Wow, no wonder some many people hated cities, if I had read such propaganda as a child I might be living out in a suburb and fearful of the city. Here are some selected quotes from the first half of the book:
Preface:
The problems of our cites and metropolitan areas are nation-wide. No city is along in crisis.
Chapter 1 – From City to Megalopolis
During business hours, the core of the city teems with action. People at work, people shopping, people on a visit — people coming or going. Workers travel into the core every weekday morning from other parts of the city or from the suburbs. After work the movement of people flows in reverse — away from the core to their homes in the outlying sections of the city or suburbs.
Highways and main traffic arteries have had to be built to help route traffic into and out of the core. In Minneapolis, Hiawatha Avenue cuts across the core. In Detroit, the main arteries are Gratier Avenue, Woodward Avenue and Grand Avenue.
Those who live in the core are, for the most part, people who cannot afford to live elsewhere and must settle for old rundown tenements until they can afford to move away.
The majority of people who live in the inner ring, however, are poor. They live in old, outdated, neglected houses built when the city was young. Many houses lack adequate sanitation, heat, hot water, garbage removal facilities, fire protection or other requirements for decent living standards.
Just as the pioneers of old moved ever outward from the crowded areas, many families today have been pushing beyond the political boundaries of the city into open space in the suburbs.
Chapter 2 – The Problems of Cities and Metropolitan Areas
It is typical today for young married couples to move to the suburbs, while their parents and grandparents remain in the core. One of the chief reasons for deterioration has been the in-migration of rural families, both white and Negro, whose customs and values are different from those of older city dwellers, thus giving additional momentum to the movement out of the city.
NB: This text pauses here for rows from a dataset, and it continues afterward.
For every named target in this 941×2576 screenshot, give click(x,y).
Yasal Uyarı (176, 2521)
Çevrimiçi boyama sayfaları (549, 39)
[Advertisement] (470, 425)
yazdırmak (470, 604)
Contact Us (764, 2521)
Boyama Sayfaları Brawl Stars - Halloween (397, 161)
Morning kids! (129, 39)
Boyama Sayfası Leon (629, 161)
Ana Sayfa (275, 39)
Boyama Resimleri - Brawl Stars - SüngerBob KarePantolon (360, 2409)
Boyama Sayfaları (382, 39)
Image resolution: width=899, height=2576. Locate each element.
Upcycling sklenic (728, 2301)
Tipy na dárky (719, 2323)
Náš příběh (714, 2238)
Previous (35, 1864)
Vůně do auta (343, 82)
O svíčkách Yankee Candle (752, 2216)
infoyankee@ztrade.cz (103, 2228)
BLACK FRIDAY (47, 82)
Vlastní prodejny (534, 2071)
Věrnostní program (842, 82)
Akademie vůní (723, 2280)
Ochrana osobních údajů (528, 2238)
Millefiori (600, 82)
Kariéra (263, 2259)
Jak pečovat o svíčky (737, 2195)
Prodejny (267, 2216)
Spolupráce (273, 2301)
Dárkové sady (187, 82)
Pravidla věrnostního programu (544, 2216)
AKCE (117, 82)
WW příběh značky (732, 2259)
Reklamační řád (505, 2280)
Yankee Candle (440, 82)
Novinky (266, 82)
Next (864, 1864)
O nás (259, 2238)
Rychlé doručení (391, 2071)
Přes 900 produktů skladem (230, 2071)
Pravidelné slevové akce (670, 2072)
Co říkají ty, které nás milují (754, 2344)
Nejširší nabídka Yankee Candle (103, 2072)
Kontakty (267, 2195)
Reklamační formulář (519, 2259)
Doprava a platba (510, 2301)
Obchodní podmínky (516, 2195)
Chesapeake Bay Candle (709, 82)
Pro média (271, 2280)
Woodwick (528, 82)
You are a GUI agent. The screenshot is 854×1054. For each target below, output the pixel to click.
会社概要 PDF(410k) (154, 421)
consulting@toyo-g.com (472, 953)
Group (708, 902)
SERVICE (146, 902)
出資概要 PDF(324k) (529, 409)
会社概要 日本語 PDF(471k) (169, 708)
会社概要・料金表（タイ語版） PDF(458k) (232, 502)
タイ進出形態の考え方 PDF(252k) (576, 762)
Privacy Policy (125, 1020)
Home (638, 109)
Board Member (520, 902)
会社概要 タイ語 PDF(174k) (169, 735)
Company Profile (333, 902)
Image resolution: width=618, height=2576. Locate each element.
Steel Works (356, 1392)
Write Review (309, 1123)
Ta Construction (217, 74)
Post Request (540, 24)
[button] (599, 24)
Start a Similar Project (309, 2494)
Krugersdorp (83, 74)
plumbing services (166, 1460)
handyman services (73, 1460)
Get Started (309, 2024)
Those who remain have to adapt to the old houses, stores, schools and streets.
As national legislation helps to finance long-range programs worked out by local agencies, there can be a reduction in grinding poverty and improvement in educational and cultural opportunities within the city. Cities will then regain their vitality and blight can be eliminated.
All too often it is to the core of the city that Negro families have moved and the boundaries have become hardened and fixed. Housing is interior to the housing for white families on the city’s fringe or in the suburbs. Negro communities are permitted to deteriorate with no encouragement for those who want to maintain their property.
Every central city is faced with the difficulty of transporting passengers into and through the core at a minimum cost and with maximum speed and efficiency. Narrow streets in the downtown sections of cities are inadequate for the steady flow of automobiles, buses, taxis and trucks that move through them each day.
Detroit has 21 redevelopment and nine neighborhood conservation projects. One of the problems which Detroit has in common with other large cities is the relocation of Negro families, even those who can afford middle income or high rental housing, from the city slum areas.
In a future post I’ll bring you quotes from the second half with chapter 2, Cities meet the challenge and chapter 4, the future by design.